**** Supplied information ****
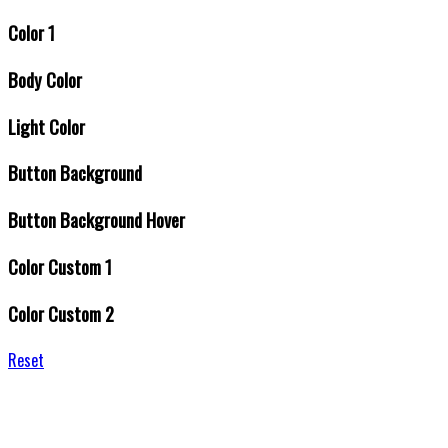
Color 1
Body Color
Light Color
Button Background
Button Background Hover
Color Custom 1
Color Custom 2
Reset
****
**** Supplied information ****
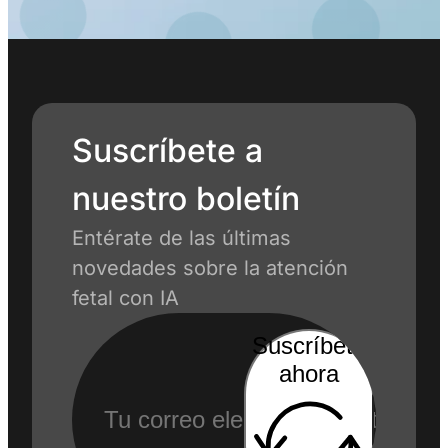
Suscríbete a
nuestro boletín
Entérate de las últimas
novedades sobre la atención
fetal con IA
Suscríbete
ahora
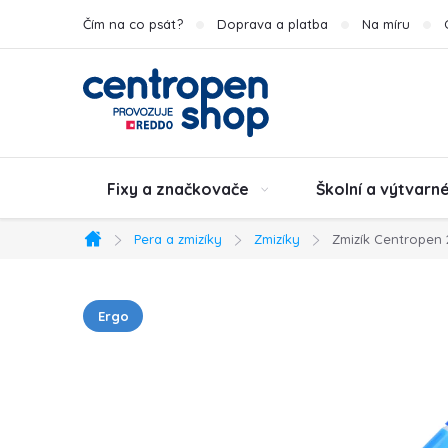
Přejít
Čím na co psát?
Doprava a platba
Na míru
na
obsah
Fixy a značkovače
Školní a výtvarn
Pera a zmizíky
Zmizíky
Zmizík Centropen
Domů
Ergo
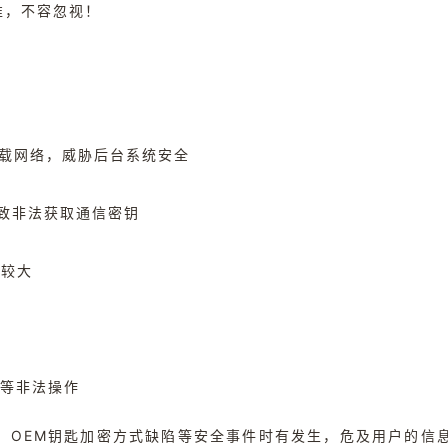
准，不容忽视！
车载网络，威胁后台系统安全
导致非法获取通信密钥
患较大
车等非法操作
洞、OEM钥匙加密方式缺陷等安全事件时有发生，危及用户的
****
**** Supplied information ****
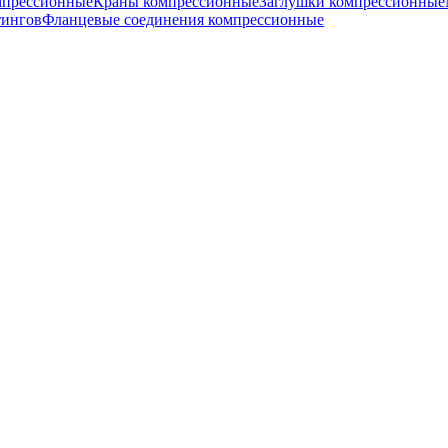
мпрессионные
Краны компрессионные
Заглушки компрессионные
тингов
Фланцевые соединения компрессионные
****
### [Action item]
Within the records above, count the lines that include the string "Button"; state the number and nothing else.

### [Your response]
2